TASK MATERIAL
⁂

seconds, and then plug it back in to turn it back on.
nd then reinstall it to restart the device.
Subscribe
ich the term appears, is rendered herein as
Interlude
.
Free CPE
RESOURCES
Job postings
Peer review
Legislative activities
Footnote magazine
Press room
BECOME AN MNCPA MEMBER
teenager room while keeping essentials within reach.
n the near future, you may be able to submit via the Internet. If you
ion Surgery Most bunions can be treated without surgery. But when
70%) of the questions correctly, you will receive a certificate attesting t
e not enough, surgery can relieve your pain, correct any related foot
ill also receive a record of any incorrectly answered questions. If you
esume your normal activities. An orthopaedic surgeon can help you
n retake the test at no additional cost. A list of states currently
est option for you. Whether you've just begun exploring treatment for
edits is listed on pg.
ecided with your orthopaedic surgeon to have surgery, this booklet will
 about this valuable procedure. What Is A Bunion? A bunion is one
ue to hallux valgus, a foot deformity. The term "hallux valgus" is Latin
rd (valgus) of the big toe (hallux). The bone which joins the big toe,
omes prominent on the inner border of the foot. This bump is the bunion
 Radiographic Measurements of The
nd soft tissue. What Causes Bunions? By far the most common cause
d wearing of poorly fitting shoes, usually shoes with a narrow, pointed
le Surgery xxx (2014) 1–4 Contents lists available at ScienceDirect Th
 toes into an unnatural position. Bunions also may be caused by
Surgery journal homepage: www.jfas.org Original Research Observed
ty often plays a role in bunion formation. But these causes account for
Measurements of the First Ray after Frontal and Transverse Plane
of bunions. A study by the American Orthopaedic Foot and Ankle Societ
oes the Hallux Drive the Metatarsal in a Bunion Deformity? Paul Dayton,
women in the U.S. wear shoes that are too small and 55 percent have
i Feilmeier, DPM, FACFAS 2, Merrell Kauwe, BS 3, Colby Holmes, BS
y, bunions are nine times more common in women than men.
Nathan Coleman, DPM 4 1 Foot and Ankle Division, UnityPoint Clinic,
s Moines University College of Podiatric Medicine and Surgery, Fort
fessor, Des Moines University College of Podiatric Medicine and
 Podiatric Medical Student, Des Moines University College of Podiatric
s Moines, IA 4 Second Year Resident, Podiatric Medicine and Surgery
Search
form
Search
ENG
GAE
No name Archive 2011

⁂

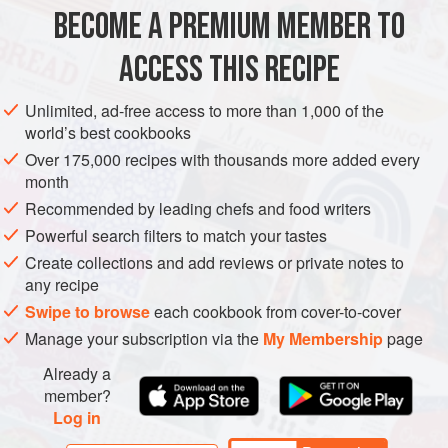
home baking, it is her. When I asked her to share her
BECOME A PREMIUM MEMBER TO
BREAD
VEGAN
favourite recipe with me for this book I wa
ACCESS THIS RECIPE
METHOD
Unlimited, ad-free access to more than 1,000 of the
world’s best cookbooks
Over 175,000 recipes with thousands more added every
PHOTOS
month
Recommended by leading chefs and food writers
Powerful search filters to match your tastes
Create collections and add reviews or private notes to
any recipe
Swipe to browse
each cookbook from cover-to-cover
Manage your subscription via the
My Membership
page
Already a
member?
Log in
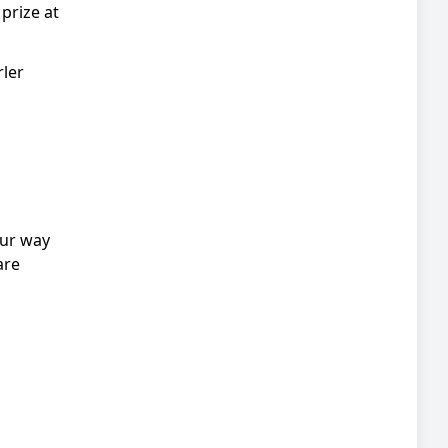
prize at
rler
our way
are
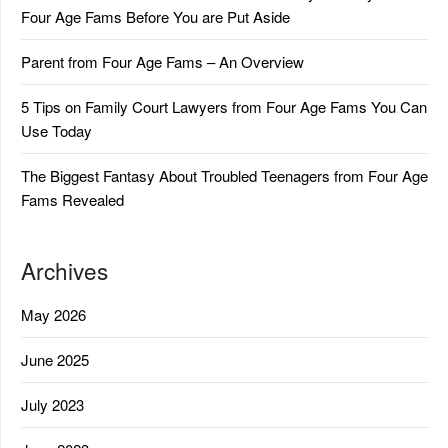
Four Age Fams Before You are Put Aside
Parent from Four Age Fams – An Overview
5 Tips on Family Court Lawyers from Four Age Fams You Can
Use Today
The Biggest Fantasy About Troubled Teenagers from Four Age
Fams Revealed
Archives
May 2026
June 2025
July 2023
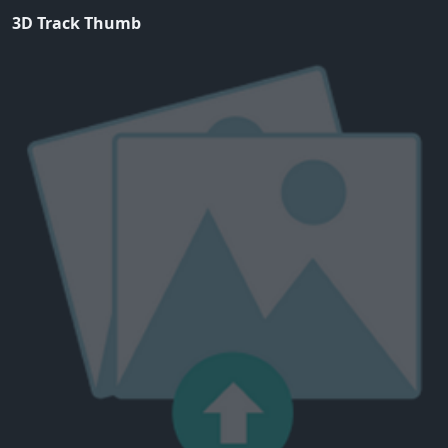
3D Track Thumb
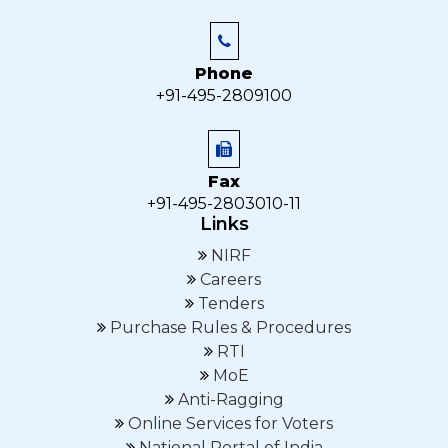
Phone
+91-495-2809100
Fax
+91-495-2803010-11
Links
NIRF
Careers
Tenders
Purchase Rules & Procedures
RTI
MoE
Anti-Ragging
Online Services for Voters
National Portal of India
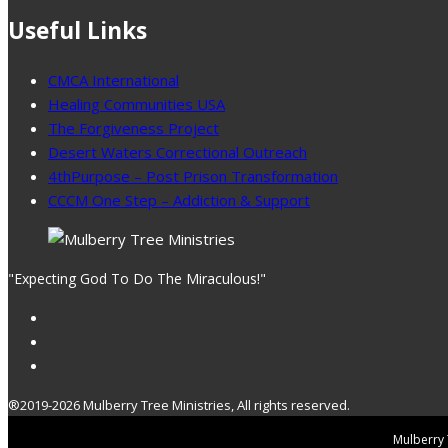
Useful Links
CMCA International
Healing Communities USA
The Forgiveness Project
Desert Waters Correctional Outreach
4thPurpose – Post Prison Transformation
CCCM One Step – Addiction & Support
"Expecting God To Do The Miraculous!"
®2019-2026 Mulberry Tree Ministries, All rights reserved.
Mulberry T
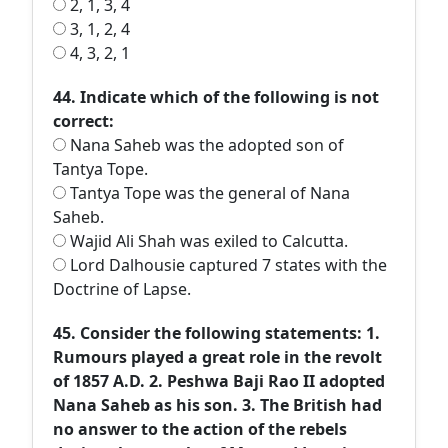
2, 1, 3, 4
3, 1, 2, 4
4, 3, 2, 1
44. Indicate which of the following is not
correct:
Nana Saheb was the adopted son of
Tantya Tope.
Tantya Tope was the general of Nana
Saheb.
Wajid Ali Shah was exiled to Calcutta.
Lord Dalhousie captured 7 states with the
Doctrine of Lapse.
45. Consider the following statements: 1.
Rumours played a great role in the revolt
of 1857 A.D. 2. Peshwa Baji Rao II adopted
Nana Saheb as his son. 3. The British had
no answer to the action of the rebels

⁂

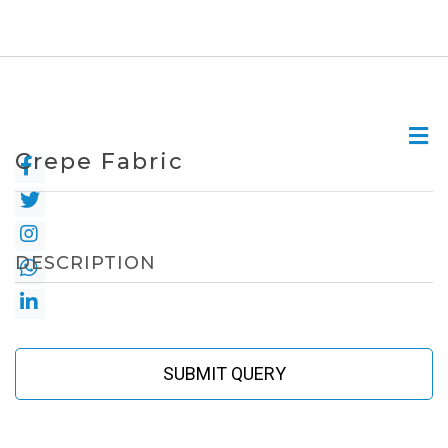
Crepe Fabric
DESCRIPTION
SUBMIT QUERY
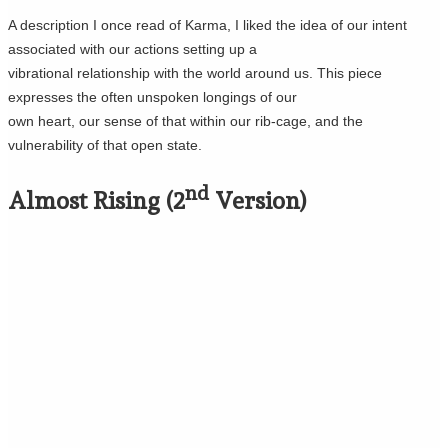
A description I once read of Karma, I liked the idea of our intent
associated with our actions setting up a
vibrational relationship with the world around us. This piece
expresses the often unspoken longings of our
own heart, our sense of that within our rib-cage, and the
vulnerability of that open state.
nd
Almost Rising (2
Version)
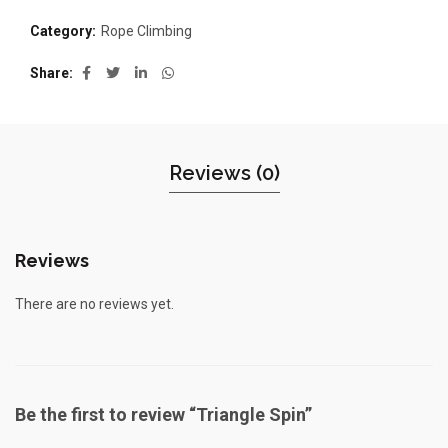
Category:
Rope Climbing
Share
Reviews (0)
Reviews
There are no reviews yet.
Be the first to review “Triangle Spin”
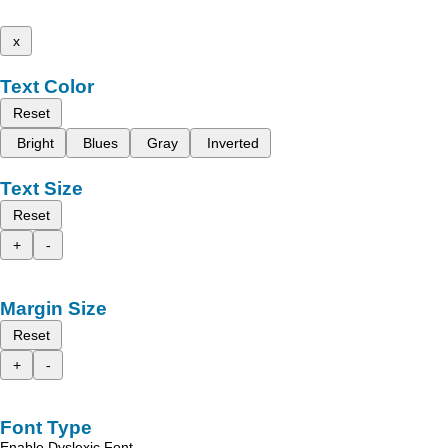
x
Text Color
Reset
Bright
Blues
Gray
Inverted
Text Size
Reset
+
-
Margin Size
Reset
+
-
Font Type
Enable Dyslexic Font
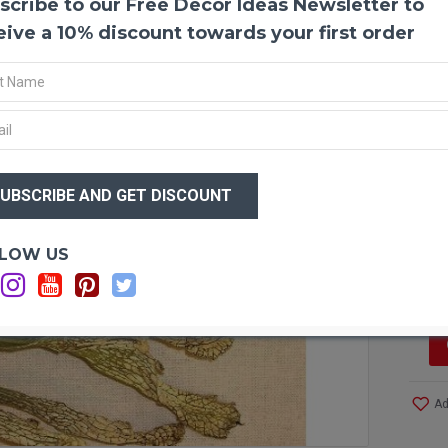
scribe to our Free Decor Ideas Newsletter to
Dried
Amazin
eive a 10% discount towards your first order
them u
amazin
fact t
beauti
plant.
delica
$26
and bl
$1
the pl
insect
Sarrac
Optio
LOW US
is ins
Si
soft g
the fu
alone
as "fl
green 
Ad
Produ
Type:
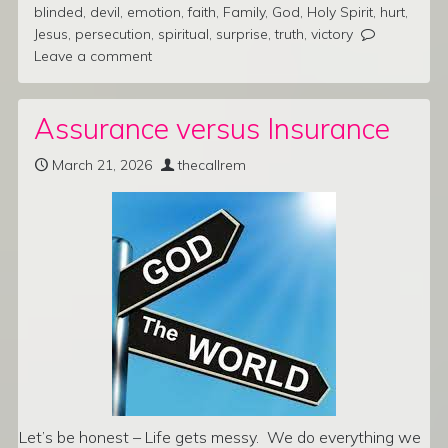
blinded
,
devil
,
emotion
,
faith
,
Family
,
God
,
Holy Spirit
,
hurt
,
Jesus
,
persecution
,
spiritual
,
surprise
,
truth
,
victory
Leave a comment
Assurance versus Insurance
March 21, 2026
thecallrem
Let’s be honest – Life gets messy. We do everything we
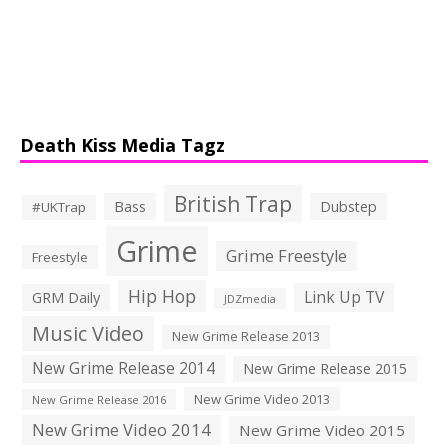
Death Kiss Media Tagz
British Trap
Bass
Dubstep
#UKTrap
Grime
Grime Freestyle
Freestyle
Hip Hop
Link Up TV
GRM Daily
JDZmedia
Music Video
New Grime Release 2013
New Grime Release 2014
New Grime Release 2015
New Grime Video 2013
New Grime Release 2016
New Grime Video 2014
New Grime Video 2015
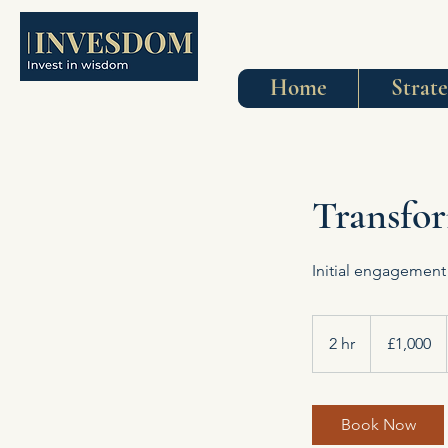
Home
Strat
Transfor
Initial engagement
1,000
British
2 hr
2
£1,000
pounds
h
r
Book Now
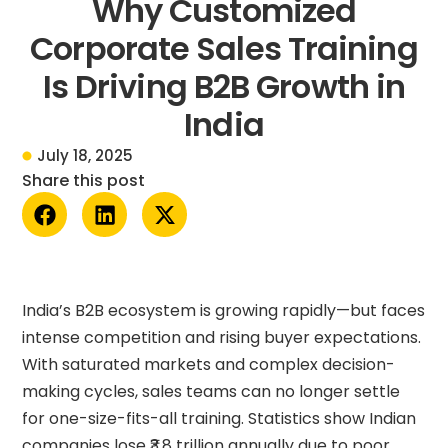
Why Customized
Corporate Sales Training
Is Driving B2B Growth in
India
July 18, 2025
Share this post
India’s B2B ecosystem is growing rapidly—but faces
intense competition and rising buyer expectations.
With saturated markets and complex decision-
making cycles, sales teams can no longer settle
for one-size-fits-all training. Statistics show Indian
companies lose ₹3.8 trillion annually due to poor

⁂

ACTIVITY
Which lines above include "that"? Show each of them by copying it.

ANSWER TO THE EXERCISE
women in the U.S. wear shoes that are too small and 55 percent have
own heart, our sense of that within our rib-cage, and the
vulnerability of that open state.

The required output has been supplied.